Chapman occasionally comes up with a good line. Usually, I do all the work on a piece (at least in my mind), and he’ll put in one sentence, but it will be the one that is remembered.

Why didn’t I think of that?

Chapman described celebrity chef and molecular gastrologest Heston Blumenthal (below, right) as the love child of Alton Brown and longtime Toronto Maple Leaf hockey player Mats Sundin (right).

Why didn’t I think of that.

Blumenthal’s Fat Duck restaurant – which is consistently rated as the best in the U.K. – was the source of over 500 illnesses in early 2009. At the time, Blumenthal said, “tests for viral infections and food poisoning have proved negative and there is speculation that the winter outbreak of norovirus could be the real reason why they became sick.”

Way to blame the consumer, those paying hundreds of pounds for the privilege of barfing.
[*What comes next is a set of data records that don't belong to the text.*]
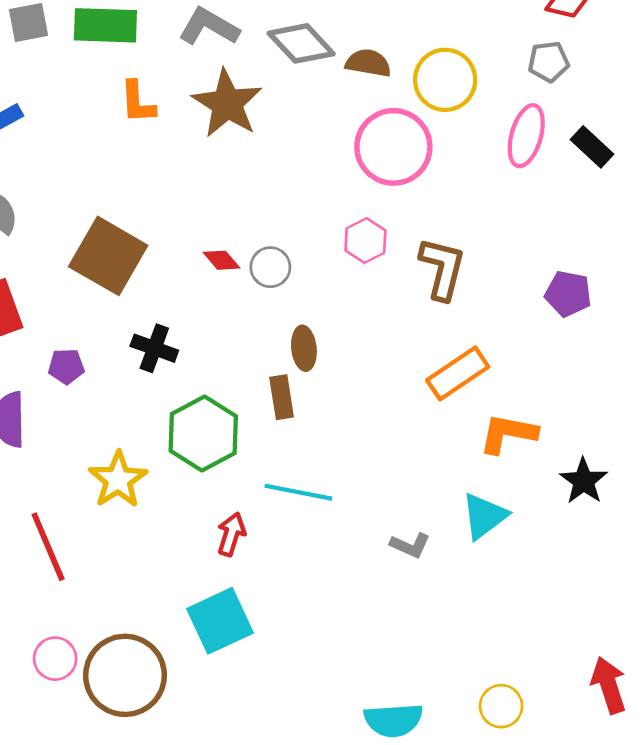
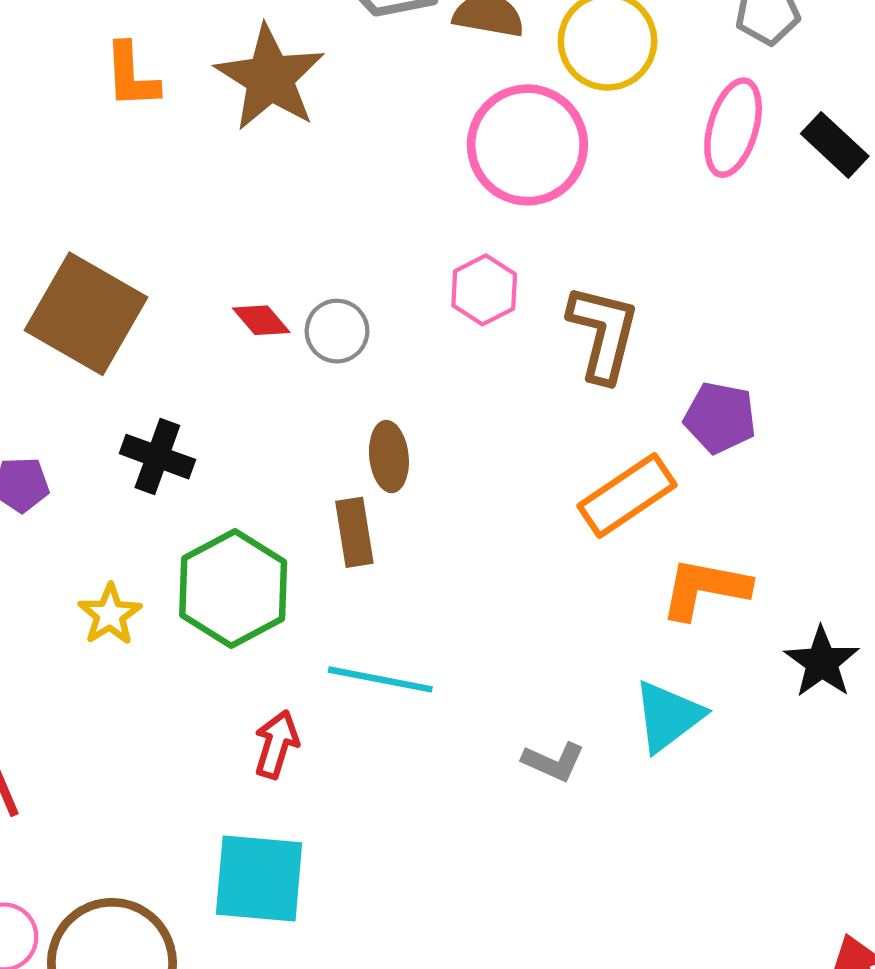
purple pentagon: (568, 294) -> (720, 418), moved
yellow star: (118, 480) -> (110, 615), moved, size x0.7
cyan square: (220, 621) -> (259, 879), turned 30

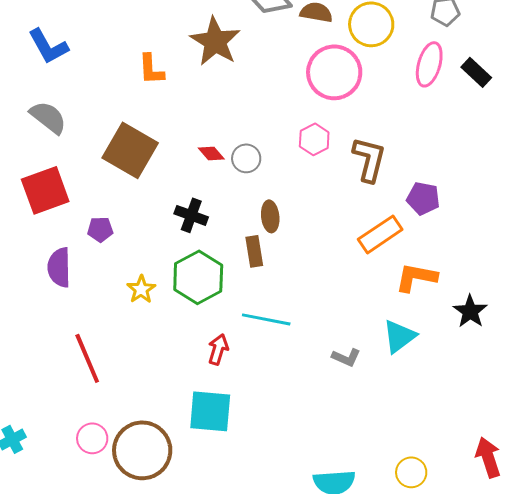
orange L-shape: (131, 76) -> (151, 69), moved
black cross: (157, 457) -> (191, 215), moved

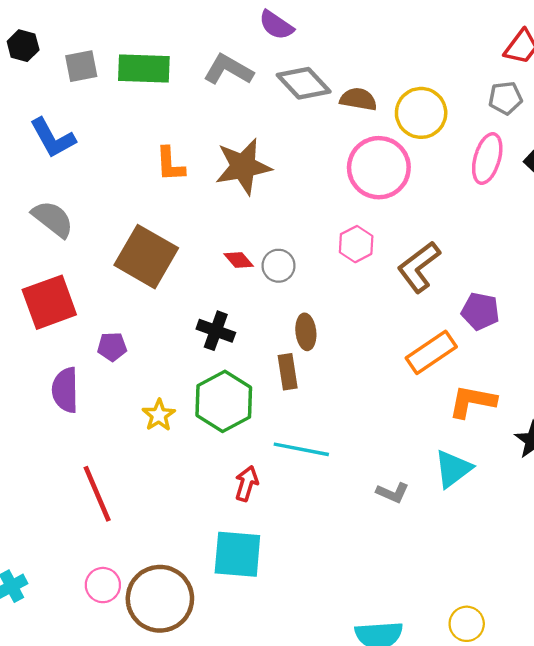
brown star: (215, 41) -> (243, 167), moved, turned 30
brown L-shape: (369, 159) -> (419, 267), turned -141

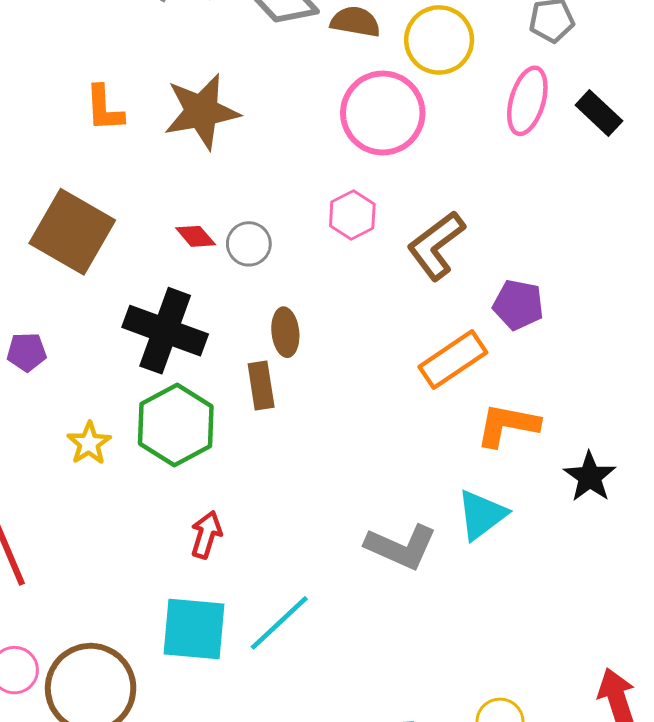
black cross: (216, 331) -> (165, 331), size x1.6
cyan line: (301, 449) -> (279, 623), moved, turned -54
gray L-shape: (393, 493) -> (401, 547), size x1.6

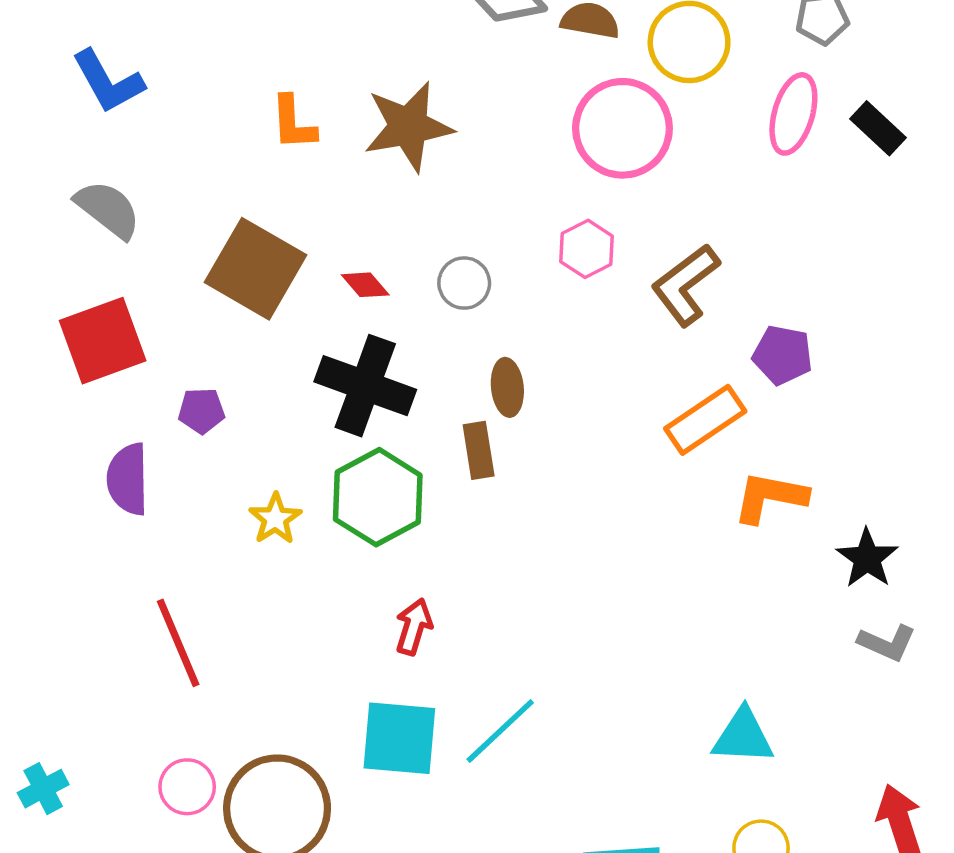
red diamond: (196, 236) -> (365, 285), moved
cyan triangle: (482, 515) -> (743, 736), moved, turned 40
gray L-shape: (401, 547) -> (887, 643), moved, size x0.7

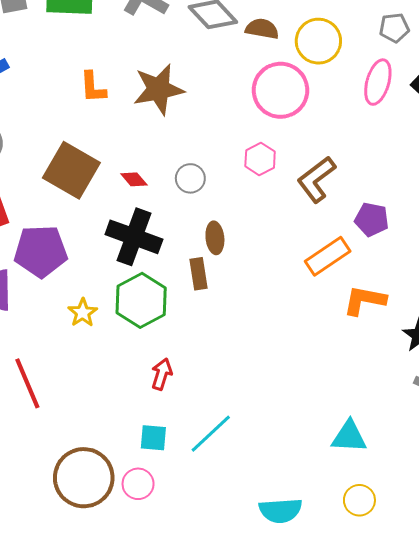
purple pentagon: (202, 411) -> (41, 251), size x2.0
cyan square: (399, 738) -> (153, 438), size x0.6
pink circle: (187, 787) -> (138, 484), moved

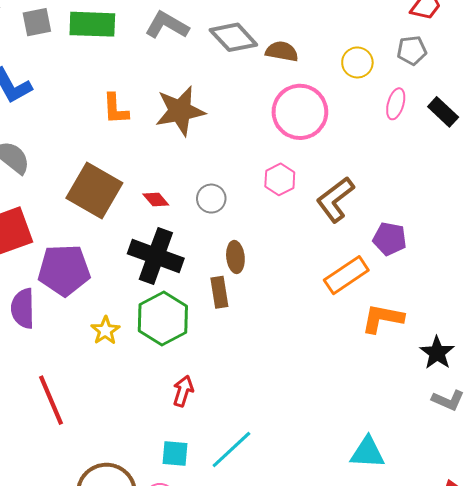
yellow circle: (318, 41) -> (357, 62), moved, size x0.7
pink ellipse: (378, 82) -> (396, 104), size x0.7

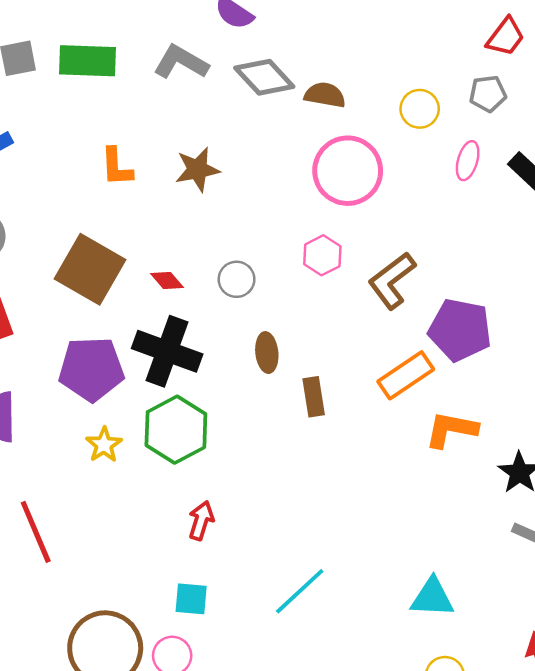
brown star: (180, 111) -> (197, 169), size x0.7
purple pentagon: (390, 239) -> (460, 330), size x1.5
purple pentagon: (64, 270) -> (91, 369), moved
brown rectangle: (219, 292) -> (314, 397), moved
cyan line: (231, 450) -> (300, 591), moved

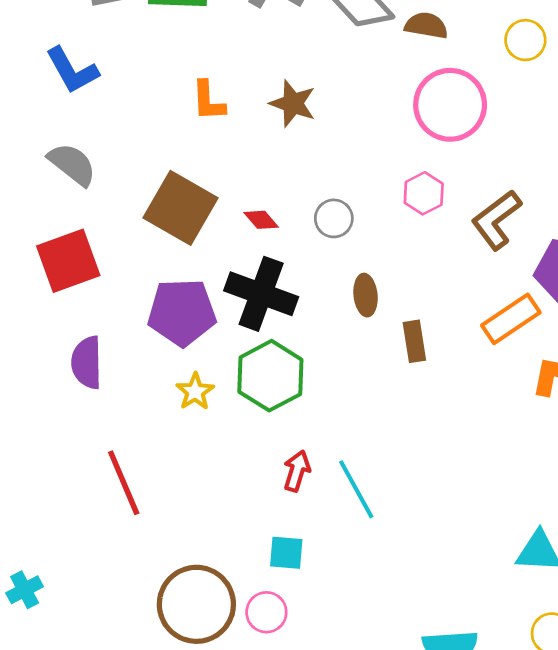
brown star: (197, 169) -> (293, 103), turned 30
cyan line: (300, 591) -> (356, 489), moved, turned -76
The U.K. Health Protection Agency published a report on the outbreak today that concluded:

*       There was a large outbreak of food poisoning among diners at the Fat Duck Restaurant in January and February 2009, with more than 500 reporting illness – over 15% of those dining there during this period

*       The organism responsible was norovirus which was probably introduced via shellfish (more diners who ate shellfish dishes reported illness). Oysters were served raw; razor clams may not have been appropriately handled or cooked; tracing of shellfish to source showed evidence of contamination and there have been reports of illness in other establishments associated with oysters from the same source

*       The outbreak continued for at least six weeks (between January 6 and February 22) because of ongoing transmission at the restaurant – which may have occurred through continuous contamination of foods prepared in the restaurant or by person-to-person spread between staff and diners or a mixture of both

*       Several weaknesses in procedures at the restaurant may have contributed to ongoing transmission including: delayed response to the incident; staff working when they should have been off sick and using the wrong environmental cleaning products

*       Delays in notification of illness may have affected the ability of the investigation to identify the exact reason for the norovirus contamination

It’s the chef’s responsibility to source food from safe sources. And if the chef thinks raw shellfish is a smart thing to serve, and to have sick workers working, then, customers get what they pay for.